The measures are outlined in a draft document seen by dpa on Friday, following late-night talks on Thursday between leading conservatives and their junior partner, the centre-left Social Democrats, SPD.
Under the agreement, a pensions commission is to present proposals for a comprehensive reform by mid-2026.
The commission is to be tasked with examining an extension of working life beyond the pension age of 67, a measure previously seen as taboo for the SPD.
The document is intended to appease the youth wing of Merz's conservative bloc, which has threatened to vote down a bill on pension reform in parliament.
Under the coalition deal agreed when Merz's government took office earlier this year, the standard pension level is to be fixed at 48% of average income until 2031.
Beyond that, however, a higher baseline was foreseen, costing Germany's dwindling working-age population up to an additional EUR15 billion per year - something the conservative youth wing rejects.

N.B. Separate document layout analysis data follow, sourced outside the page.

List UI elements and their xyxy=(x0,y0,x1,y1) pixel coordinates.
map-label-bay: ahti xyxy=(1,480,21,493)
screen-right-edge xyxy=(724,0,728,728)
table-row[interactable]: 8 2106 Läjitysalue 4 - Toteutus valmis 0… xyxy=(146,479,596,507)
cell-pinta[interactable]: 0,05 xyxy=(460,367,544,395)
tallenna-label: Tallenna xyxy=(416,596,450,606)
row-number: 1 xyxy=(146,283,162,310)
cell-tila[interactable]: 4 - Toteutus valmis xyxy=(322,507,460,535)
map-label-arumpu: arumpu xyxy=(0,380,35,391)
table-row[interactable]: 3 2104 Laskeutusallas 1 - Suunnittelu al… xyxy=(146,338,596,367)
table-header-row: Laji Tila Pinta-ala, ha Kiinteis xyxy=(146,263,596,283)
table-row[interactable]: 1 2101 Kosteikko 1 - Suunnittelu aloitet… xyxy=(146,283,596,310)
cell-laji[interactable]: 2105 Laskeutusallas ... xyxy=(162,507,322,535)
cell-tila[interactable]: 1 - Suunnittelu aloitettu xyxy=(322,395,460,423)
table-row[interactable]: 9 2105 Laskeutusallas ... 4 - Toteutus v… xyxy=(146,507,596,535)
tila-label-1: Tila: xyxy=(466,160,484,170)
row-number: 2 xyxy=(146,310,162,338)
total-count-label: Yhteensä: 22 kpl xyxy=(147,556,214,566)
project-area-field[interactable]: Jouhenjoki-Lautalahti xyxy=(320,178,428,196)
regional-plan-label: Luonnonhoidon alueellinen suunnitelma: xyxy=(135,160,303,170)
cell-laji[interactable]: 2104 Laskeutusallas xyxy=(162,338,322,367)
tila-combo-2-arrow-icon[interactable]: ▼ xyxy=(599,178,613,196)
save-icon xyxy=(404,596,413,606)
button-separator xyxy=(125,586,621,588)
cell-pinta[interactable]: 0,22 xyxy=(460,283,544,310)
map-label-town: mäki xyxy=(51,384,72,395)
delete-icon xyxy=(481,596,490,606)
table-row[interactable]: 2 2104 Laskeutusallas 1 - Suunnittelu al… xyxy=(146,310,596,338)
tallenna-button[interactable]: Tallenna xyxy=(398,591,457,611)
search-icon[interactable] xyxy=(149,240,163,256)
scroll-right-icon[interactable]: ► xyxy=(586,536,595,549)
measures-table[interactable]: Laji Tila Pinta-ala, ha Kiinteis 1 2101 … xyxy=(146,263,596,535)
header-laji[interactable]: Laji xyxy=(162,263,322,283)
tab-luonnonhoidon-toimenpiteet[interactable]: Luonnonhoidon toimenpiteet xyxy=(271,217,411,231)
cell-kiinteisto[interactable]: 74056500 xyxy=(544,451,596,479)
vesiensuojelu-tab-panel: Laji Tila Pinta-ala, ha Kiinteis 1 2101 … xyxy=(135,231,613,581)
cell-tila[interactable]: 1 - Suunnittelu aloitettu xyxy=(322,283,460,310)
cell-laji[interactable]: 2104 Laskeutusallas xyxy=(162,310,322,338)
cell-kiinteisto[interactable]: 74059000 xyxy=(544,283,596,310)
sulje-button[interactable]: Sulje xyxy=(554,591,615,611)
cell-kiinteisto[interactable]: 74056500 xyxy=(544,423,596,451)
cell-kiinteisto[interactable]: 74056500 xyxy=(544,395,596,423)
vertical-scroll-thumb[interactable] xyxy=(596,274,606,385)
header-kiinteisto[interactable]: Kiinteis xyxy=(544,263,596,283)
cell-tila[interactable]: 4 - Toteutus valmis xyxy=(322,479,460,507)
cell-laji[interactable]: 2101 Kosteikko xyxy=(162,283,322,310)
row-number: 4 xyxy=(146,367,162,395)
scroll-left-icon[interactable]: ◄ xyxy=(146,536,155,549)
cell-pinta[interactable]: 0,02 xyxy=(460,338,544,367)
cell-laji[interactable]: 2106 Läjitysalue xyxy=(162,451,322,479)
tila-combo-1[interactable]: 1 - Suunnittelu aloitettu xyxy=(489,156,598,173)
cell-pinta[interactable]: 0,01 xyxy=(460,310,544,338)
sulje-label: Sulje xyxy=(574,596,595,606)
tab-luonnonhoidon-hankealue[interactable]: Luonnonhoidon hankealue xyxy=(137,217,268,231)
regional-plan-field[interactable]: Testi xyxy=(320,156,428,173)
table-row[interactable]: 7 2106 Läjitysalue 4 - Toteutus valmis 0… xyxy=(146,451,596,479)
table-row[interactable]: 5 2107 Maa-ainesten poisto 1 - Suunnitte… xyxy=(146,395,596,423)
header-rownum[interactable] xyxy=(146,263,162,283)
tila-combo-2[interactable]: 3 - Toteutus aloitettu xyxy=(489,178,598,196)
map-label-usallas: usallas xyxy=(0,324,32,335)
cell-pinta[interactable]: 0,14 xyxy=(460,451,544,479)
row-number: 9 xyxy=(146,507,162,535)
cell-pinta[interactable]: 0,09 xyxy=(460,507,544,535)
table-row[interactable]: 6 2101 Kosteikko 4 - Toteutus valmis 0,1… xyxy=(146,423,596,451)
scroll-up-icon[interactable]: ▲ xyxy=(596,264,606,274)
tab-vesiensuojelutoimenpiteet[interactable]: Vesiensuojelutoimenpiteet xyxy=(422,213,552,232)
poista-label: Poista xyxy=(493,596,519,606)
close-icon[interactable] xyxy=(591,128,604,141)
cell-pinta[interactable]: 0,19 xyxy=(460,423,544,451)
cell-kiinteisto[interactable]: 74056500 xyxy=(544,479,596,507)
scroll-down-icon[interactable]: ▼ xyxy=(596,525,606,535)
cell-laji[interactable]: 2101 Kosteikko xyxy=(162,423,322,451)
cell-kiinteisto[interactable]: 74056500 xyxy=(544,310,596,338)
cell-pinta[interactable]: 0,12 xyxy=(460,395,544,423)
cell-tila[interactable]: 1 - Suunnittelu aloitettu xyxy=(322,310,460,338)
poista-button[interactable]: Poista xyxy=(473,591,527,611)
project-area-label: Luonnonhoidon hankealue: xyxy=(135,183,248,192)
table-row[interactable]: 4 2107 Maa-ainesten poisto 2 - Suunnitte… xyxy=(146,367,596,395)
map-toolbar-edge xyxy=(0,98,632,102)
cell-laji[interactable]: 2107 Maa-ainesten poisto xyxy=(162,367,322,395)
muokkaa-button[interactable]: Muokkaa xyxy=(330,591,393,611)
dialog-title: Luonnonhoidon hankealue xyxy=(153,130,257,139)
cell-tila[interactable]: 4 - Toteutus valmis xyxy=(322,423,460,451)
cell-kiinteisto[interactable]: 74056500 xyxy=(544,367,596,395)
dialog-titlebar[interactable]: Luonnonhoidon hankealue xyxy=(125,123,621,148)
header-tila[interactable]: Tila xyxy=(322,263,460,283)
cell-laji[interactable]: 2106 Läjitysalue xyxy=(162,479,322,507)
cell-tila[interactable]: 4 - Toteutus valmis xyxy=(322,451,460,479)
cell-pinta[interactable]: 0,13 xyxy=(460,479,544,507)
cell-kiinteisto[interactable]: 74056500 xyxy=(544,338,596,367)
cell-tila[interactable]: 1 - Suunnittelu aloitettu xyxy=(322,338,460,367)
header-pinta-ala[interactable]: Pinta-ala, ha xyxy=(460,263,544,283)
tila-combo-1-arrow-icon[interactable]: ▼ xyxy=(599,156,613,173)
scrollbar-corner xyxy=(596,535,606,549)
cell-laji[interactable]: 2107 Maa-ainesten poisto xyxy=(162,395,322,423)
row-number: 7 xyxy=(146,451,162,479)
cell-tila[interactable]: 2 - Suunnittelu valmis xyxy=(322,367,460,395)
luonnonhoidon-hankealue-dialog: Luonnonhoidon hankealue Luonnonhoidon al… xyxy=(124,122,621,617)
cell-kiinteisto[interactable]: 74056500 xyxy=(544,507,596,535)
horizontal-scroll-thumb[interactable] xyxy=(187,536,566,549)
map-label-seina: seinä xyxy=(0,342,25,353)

The SPD had rejected any changes to the bill, which the coalition has been determined to pass this year.
Immediate reaction from the youth wing was unavailable on Friday morning, but Merz said he was confident that the compromise would be backed.
"I count on agreement," the chancellor stated.
SPD leader Lars Klingbeil played down any talk of disputes within the coalition, arguing that his party had always underlined the need for structural reforms.
"There is no antagonism in this coalition, we were already in agreement on this during the coalition negotiations," he stressed.
The compromise text, intended to accompany the new pensions law, focuses on the so-called sustainability factor - calculations that take Germany's ageing population into account so that expenditure does not spiral out of control.
Contribution rates are to remain stable for the next ten years.
A new focus is to be placed on private and employer-funded pension provisions, alongside the state pension.
Using dividends from a federal equity package worth EUR10 billion, the government aims to support younger generations in building up private provisions.